Иса сочувственно кивнул:
— Я тоже думал, лошадям его. Неужели чужому быку добро кормить?
Теперь они каждый раз внимательно сортируют сено. Еще с осени Василий Матвеич продал триста голов мяснику, но за особую доплату партия должна была кормиться у него до весны. Быков кормили, но кормили так, чтобы они не слишком много сбавили в весе. Мясник недавно проехал куда-то в верховья и вот-вот должен вернуться. Василий Матвеич хотел сказать Исишке почистить немного пригон, но сдержался, много и своей работы, а если и приедет тот, так можно чаем задержать, пока тут наведут порядки.
— Много даешь? — махнул он рукавом в сторону большого пригона.
Исишка лукаво швыркнул носом.
— Просит много, даем мало. Черть его знат, чужой стал — больше жрать стал.
— Ваша косточка, киргизская, — колыхался от смеха Василий Матвеич: — у вас ведь дома на кудже живет, а пришел в гости — целый день будет жрать и не наестся.
— Верно, верно! — подобострастно хихикал Иса.
— Не приехал бы. Ты уж смотри, не зевай.
— Я смотрю.
Василий Матвеич долго ходил по пригону, отдавая приказания или советуясь с Исой. Оставалось дометать три воза, и он уже хотел идти домой, как с реки зазвенели колокольчики. Оба переглянулись и враз подумали: не он ли уж?

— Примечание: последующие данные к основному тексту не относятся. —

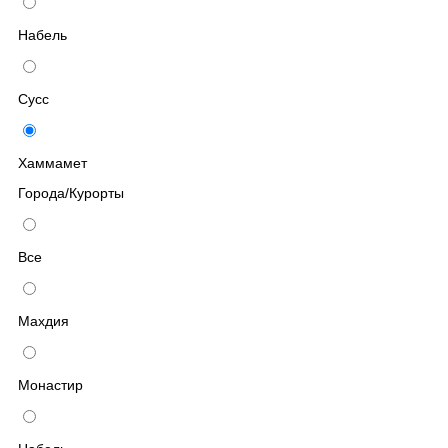
Набель
Сусс
Хаммамет
Города/Курорты
Все
Махдия
Монастир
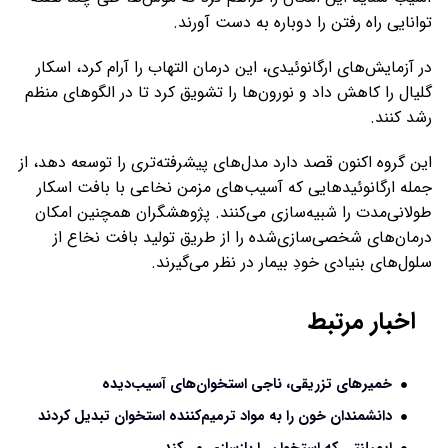
توانایی راه رفتن را دوباره به دست آورند.
در آزمایش‌های ارگانوئیدی، این درمان التهاب را آرام کرد، اسکار
گلیال را کاهش داد و نورون‌ها را تشویق کرد تا در الگوهای منظم
رشد کنند.
این گروه اکنون قصد دارد مدل‌های پیشرفته‌تری را توسعه دهد، از
جمله ارگانوئیدهایی که آسیب‌های مزمن نخاعی با بافت اسکار
طولانی‌مدت را شبیه‌سازی می‌کنند. پژوهشگران همچنین امکان
درمان‌های شخصی‌سازی‌شده را از طریق تولید بافت نخاع از
سلول‌های بنیادی خودِ بیمار در نظر می‌گیرند.
اخبار مرتبط
خمیرهای تزریقی، ناجی استخوان‌های آسیب‌دیده
دانشمندان خون را به مواد ترمیم‌کننده استخوان تبدیل کردند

— Кто там? — крикнул Василий Матвеич работнику на стайке.
— Не знаю. По нашему переулку едет.
— Какого там черта занесло… Айда! Кидай сено быкам! Живо кидай!.. Через плетень!
Все трое понесли к плетню по тяжелому навильнику. Но едва копны взвились над кольями, как дюжие быки гурьбой наперли на плетень и, высовывая языки, полезли на него, чтобы ухватить хоть по клочку. Плетень заскрипел, затрещал и вдруг подался… В это время у ворот остановилась грузная повозка.
— Мерзавцы! Убью! — задыхаясь, рявкнул Василий Матвеич, торопливо кидаясь к воротам.
Из повозки с трудом вылезал в широкой волчьей шубе толстый рыжий человек.
— Алексей Панфилыч! Какими судьбами! И почему сюда? Разве ямщики забыли ко мне дорогу?
— Извините уж… так пришлось. Бычков, вот посмотреть хочу… Этак-то лучше: сразу померзну, а потом и в тепло отдохнуть.
— Да нет, поедемте ко мне. Что же это? Такого гостя встречать на навозе? Нет, и руки не возьму. Садите меня и поедем, а после пельмешков — на пригон.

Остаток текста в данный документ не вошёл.